How to write a new graph algorithm#

This document is intended as a reference for someone trying to implement their first gunrock/essentials application. As an example, I’ll walk you through re-implementing single-source shortest paths (sssp). This application already exists in essentials, but we’ll use a different name (my_sssp) so you can see all of the steps.

Algorithm’s Overview#

Before writing any essentials code, let’s walk through the single-source shortest paths algorithm that we’ll be implementing. We’ll implement a fully functional algorithm in Python, so you can test and modify an actual piece of code.

Note that this SSSP algorithm looks quite a bit different from a standard Dijkstra’s algorithm.
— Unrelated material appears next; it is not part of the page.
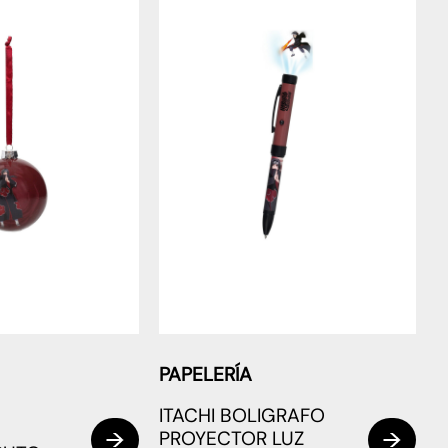
PAPELERÍA
ITACHI BOLIGRAFO
PROYECTOR LUZ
This kind of algorithmic re-formulation is often necessary to expose a lot of parallelism in the algorithm and to use the highly-optimized operators in essentials. (If you’re familiar w/ gunrock programming, this kind of thing should be familiar.)

As we go through the essentials implementation, refer back to this implementation to see the one-to-one correspondence between this simple (and very slow…) Python implementation and the fast essentials code.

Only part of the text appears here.